=== Problem to work on ===
Print out each entry below exactly, please.

══ Exercise data ══

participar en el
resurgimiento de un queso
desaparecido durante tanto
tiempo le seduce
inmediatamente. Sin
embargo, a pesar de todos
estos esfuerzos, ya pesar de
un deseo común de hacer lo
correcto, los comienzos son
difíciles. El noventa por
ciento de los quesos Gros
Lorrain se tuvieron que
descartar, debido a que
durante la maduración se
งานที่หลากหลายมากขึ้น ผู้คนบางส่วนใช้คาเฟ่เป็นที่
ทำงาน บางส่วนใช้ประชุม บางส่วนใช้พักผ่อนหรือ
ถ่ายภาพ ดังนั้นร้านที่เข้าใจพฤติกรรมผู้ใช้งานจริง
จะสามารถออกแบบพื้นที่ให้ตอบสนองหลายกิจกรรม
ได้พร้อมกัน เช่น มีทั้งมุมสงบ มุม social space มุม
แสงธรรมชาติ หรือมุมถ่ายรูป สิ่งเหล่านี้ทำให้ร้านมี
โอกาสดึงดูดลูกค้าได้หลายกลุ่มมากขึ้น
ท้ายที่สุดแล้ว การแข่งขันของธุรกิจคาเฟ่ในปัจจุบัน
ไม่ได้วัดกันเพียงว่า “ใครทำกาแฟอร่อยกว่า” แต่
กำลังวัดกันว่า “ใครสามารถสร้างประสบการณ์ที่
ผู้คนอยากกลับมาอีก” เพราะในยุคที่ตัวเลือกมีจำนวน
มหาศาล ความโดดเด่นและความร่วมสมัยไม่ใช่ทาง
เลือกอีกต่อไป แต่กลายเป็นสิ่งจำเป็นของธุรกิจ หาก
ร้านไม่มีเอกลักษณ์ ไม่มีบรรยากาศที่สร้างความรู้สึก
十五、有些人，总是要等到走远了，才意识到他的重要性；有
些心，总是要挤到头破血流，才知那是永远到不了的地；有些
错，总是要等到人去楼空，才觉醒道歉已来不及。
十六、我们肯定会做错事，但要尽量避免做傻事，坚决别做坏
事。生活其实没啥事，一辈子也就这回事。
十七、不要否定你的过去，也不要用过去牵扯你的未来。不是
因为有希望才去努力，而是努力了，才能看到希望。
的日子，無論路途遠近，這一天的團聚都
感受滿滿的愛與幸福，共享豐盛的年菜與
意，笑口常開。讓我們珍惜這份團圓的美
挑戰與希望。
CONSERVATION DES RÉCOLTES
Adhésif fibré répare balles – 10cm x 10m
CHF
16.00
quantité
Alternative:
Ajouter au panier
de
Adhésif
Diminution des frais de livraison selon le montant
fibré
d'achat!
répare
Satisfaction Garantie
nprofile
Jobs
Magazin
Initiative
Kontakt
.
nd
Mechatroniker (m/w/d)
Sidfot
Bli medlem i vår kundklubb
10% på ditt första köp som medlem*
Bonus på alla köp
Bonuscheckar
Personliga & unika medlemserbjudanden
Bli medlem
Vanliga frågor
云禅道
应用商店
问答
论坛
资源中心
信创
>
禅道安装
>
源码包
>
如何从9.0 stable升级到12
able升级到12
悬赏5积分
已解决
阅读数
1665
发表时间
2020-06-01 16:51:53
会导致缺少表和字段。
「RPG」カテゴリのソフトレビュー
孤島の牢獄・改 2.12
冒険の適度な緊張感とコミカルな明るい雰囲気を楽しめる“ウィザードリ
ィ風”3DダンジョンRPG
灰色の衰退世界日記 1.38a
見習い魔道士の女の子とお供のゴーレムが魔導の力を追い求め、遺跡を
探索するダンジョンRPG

═══

=== Answer space ===
participar en el
resurgimiento de un queso
desaparecido durante tanto
tiempo le seduce
inmediatamente. Sin
embargo, a pesar de todos
estos esfuerzos, ya pesar de
un deseo común de hacer lo
correcto, los comienzos son
difíciles. El noventa por
ciento de los quesos Gros
Lorrain se tuvieron que
descartar, debido a que
durante la maduración se
งานที่หลากหลายมากขึ้น ผู้คนบางส่วนใช้คาเฟ่เป็นที่
ทำงาน บางส่วนใช้ประชุม บางส่วนใช้พักผ่อนหรือ
ถ่ายภาพ ดังนั้นร้านที่เข้าใจพฤติกรรมผู้ใช้งานจริง
จะสามารถออกแบบพื้นที่ให้ตอบสนองหลายกิจกรรม
ได้พร้อมกัน เช่น มีทั้งมุมสงบ มุม social space มุม
แสงธรรมชาติ หรือมุมถ่ายรูป สิ่งเหล่านี้ทำให้ร้านมี
โอกาสดึงดูดลูกค้าได้หลายกลุ่มมากขึ้น
ท้ายที่สุดแล้ว การแข่งขันของธุรกิจคาเฟ่ในปัจจุบัน
ไม่ได้วัดกันเพียงว่า “ใครทำกาแฟอร่อยกว่า” แต่
กำลังวัดกันว่า “ใครสามารถสร้างประสบการณ์ที่
ผู้คนอยากกลับมาอีก” เพราะในยุคที่ตัวเลือกมีจำนวน
มหาศาล ความโดดเด่นและความร่วมสมัยไม่ใช่ทาง
เลือกอีกต่อไป แต่กลายเป็นสิ่งจำเป็นของธุรกิจ หาก
ร้านไม่มีเอกลักษณ์ ไม่มีบรรยากาศที่สร้างความรู้สึก
十五、有些人，总是要等到走远了，才意识到他的重要性；有
些心，总是要挤到头破血流，才知那是永远到不了的地；有些
错，总是要等到人去楼空，才觉醒道歉已来不及。
十六、我们肯定会做错事，但要尽量避免做傻事，坚决别做坏
事。生活其实没啥事，一辈子也就这回事。
十七、不要否定你的过去，也不要用过去牵扯你的未来。不是
因为有希望才去努力，而是努力了，才能看到希望。
的日子，無論路途遠近，這一天的團聚都
感受滿滿的愛與幸福，共享豐盛的年菜與
意，笑口常開。讓我們珍惜這份團圓的美
挑戰與希望。
CONSERVATION DES RÉCOLTES
Adhésif fibré répare balles – 10cm x 10m
CHF
16.00
quantité
Alternative:
Ajouter au panier
de
Adhésif
Diminution des frais de livraison selon le montant
fibré
d'achat!
répare
Satisfaction Garantie
nprofile
Jobs
Magazin
Initiative
Kontakt
.
nd
Mechatroniker (m/w/d)
Sidfot
Bli medlem i vår kundklubb
10% på ditt första köp som medlem*
Bonus på alla köp
Bonuscheckar
Personliga & unika medlemserbjudanden
Bli medlem
Vanliga frågor
云禅道
应用商店
问答
论坛
资源中心
信创
>
禅道安装
>
源码包
>
如何从9.0 stable升级到12
able升级到12
悬赏5积分
已解决
阅读数
1665
发表时间
2020-06-01 16:51:53
会导致缺少表和字段。
「RPG」カテゴリのソフトレビュー
孤島の牢獄・改 2.12
冒険の適度な緊張感とコミカルな明るい雰囲気を楽しめる“ウィザードリ
ィ風”3DダンジョンRPG
灰色の衰退世界日記 1.38a
見習い魔道士の女の子とお供のゴーレムが魔導の力を追い求め、遺跡を
探索するダンジョンRPG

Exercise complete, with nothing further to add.